== Provided material

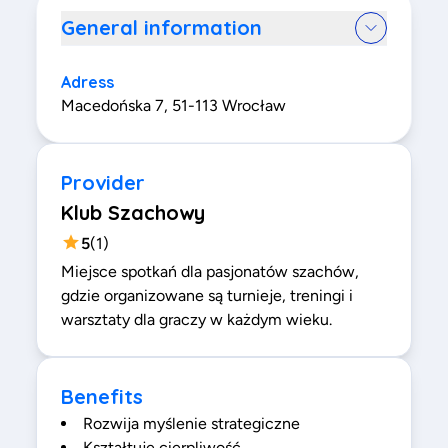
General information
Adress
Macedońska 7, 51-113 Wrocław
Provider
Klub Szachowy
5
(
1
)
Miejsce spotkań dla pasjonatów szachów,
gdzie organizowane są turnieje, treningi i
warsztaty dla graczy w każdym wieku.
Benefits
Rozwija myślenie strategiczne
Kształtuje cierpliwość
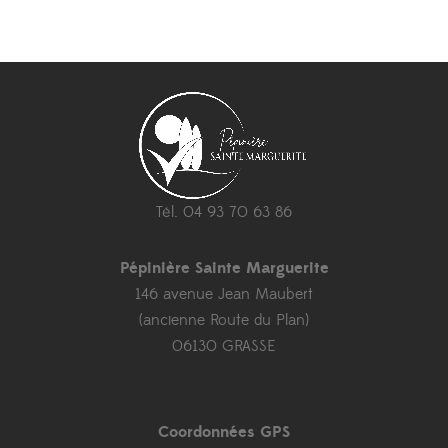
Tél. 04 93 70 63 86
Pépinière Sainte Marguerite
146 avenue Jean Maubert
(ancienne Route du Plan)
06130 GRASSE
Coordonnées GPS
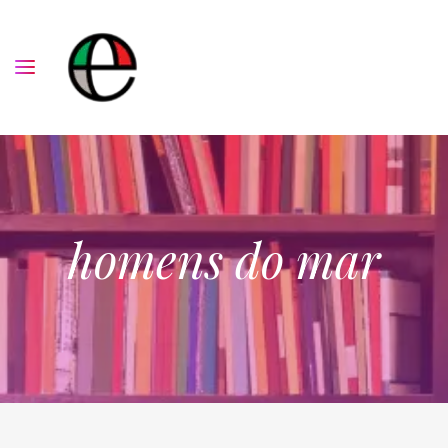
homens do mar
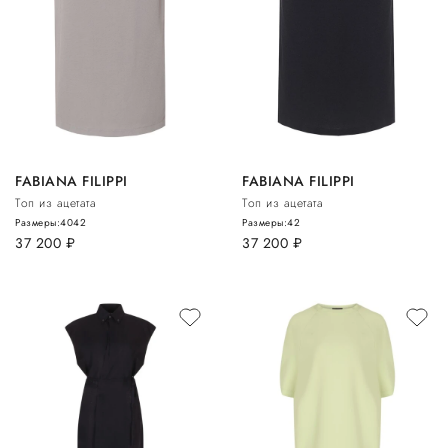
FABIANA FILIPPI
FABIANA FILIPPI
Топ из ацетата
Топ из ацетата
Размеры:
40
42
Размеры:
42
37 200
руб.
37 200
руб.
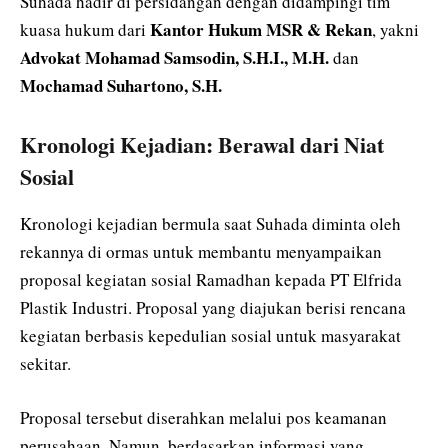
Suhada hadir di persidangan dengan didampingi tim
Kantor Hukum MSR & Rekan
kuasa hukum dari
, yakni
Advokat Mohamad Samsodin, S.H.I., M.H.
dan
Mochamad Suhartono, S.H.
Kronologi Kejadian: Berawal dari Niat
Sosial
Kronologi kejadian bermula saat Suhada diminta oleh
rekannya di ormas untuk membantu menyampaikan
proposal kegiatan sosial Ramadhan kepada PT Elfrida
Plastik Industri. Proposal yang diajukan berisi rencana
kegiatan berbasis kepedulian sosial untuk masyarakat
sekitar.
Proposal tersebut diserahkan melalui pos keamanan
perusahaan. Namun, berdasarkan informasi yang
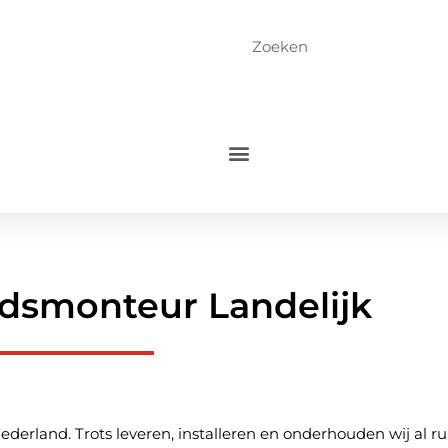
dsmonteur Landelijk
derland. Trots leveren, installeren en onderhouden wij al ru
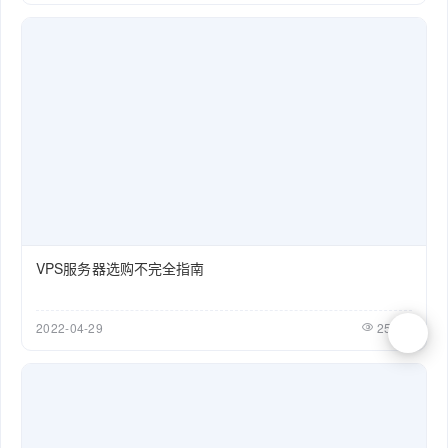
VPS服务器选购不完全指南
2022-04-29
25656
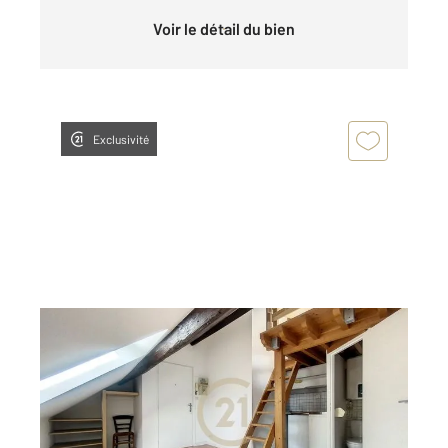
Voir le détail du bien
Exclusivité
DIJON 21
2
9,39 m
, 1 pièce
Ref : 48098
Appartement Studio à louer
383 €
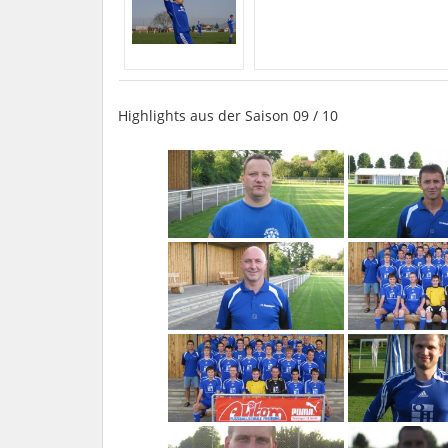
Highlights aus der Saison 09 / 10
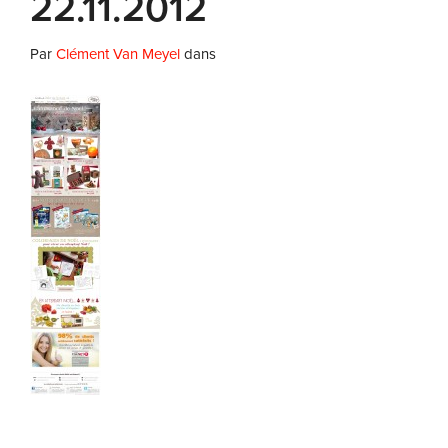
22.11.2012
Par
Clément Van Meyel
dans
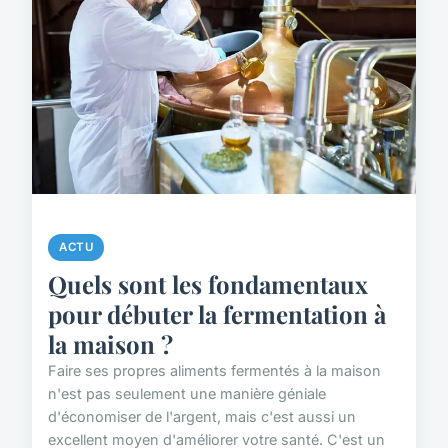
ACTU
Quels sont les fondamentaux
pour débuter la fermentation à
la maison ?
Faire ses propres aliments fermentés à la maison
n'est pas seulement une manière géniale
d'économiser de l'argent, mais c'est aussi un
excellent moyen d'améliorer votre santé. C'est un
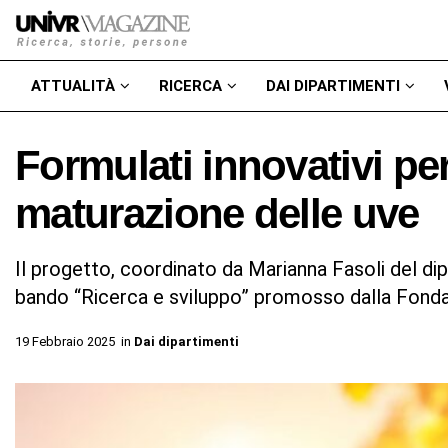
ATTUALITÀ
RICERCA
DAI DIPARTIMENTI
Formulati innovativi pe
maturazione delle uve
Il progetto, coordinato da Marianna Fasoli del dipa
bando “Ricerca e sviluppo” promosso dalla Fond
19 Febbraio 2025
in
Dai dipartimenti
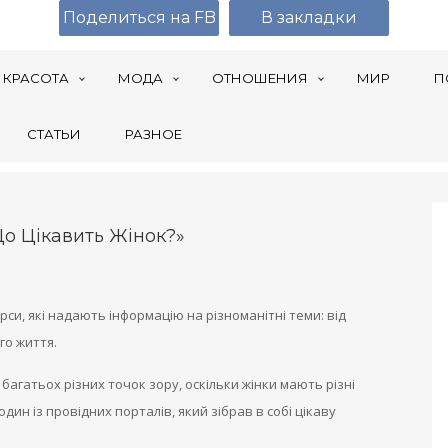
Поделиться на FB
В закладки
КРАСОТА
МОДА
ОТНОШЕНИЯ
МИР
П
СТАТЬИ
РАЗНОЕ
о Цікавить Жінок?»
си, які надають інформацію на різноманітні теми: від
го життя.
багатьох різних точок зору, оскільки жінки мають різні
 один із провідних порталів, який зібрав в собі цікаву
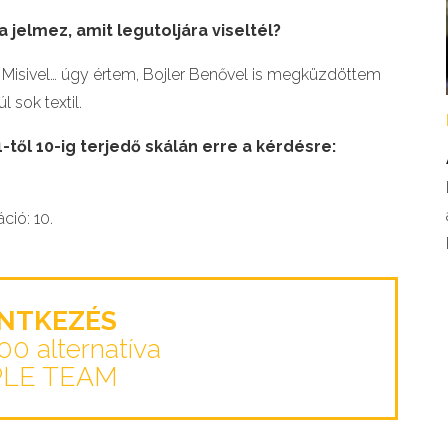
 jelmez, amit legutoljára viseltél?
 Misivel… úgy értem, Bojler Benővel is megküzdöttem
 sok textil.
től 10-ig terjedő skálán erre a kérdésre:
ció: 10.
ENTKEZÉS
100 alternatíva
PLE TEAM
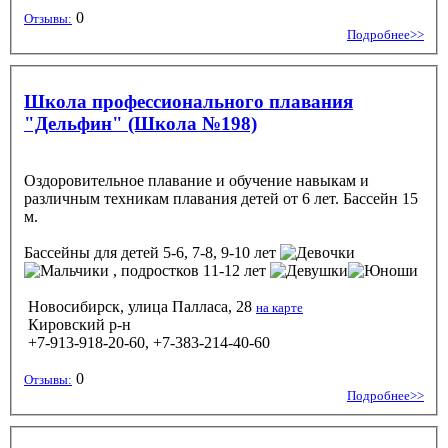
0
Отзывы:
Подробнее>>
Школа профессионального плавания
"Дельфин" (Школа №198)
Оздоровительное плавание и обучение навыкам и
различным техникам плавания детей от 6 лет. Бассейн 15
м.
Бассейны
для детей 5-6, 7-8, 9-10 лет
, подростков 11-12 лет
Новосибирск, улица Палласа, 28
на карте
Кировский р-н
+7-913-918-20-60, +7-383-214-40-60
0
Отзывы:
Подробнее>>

====
== Provided material

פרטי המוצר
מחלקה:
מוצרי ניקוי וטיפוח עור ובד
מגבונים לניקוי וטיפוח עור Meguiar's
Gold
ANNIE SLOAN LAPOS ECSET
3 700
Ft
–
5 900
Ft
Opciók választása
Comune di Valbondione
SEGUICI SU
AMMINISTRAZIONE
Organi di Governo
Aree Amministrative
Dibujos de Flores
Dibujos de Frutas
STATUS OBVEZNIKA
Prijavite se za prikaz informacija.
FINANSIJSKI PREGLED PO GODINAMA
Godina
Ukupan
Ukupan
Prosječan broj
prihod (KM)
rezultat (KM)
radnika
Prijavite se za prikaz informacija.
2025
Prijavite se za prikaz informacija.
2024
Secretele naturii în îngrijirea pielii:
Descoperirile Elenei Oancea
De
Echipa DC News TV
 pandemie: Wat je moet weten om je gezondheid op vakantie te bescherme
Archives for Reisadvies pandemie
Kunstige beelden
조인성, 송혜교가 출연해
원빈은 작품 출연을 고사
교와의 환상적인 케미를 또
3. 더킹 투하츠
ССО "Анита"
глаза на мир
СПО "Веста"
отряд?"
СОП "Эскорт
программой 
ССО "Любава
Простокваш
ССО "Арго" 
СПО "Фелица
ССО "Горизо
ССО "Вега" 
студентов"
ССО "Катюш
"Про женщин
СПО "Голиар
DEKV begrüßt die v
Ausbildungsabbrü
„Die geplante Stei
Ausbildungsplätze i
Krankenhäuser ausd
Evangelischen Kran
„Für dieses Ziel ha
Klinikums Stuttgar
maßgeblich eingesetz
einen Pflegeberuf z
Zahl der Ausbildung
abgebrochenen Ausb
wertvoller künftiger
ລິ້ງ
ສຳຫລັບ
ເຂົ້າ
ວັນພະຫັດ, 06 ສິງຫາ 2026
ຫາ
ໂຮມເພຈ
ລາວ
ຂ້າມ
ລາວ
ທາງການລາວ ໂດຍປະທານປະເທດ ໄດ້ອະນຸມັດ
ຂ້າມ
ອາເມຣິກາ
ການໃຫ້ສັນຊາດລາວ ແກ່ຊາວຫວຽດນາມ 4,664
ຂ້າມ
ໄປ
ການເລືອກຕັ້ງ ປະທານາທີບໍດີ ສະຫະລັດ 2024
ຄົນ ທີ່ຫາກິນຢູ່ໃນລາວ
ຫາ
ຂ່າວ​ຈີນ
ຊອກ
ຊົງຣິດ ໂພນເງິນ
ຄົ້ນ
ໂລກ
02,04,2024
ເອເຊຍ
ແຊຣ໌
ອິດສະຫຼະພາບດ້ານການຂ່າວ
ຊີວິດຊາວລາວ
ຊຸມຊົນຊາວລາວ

====

→ Description of the task: Please show every line of the records that holds the word "kegiatan".

→ Finished exercise:
proposal kegiatan sosial Ramadhan kepada PT Elfrida
kegiatan berbasis kepedulian sosial untuk masyarakat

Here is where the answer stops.